Through the breakthrough designation, the FDA offers drugmakers added guidance to speed up development. This decision was backed by long-term clinical data showing that cerebrospinal fluid heparan sulfate (CSF HS-NRE) levels returned to normal.
The approval also allows Spruce Biosciences to use a key biomarker in cerebrospinal fluid to measure the drug’s effectiveness, which could help the company gain faster approval.
What’s Next for Investors?
Following this development, Spruce Bio shares reached an all-time high, just weeks after the company resumed trading on the Nasdaq. Earlier in April, the SPRB stock was delisted from Nasdaq for not meeting the minimum bid price requirement. Later on, trading of its common stock resumed on August 5.
Looking ahead, the company’s regulatory pathway is a key factor for investors to watch. Additionally, investors should be mindful of stock volatility. SPRB has already experienced substantial gains, and as the company moves from early-stage trials toward potential commercialization, sharp price swings are likely.

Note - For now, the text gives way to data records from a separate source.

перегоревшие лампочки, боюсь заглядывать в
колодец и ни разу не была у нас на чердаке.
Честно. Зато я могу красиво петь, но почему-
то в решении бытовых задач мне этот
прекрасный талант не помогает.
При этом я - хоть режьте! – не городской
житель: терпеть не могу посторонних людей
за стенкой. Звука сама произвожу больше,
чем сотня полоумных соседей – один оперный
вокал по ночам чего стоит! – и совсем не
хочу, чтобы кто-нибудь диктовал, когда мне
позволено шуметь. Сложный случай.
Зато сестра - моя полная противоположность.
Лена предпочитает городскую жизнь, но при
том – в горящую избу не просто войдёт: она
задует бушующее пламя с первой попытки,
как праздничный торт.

Overall, the stock’s performance will remain closely tied to clinical results and regulatory developments, making it a high-risk, high-reward opportunity for those watching the biotech closely.
Is SPRB a Good Stock to Buy?
Turning to Wall Street, analysts have a Hold consensus rating on SPRB stock based on one Hold recommendation assigned in the past three months. Furthermore, the average Spruce Biosciences’ price target of $10.0 per share implies 92.23% downside risk.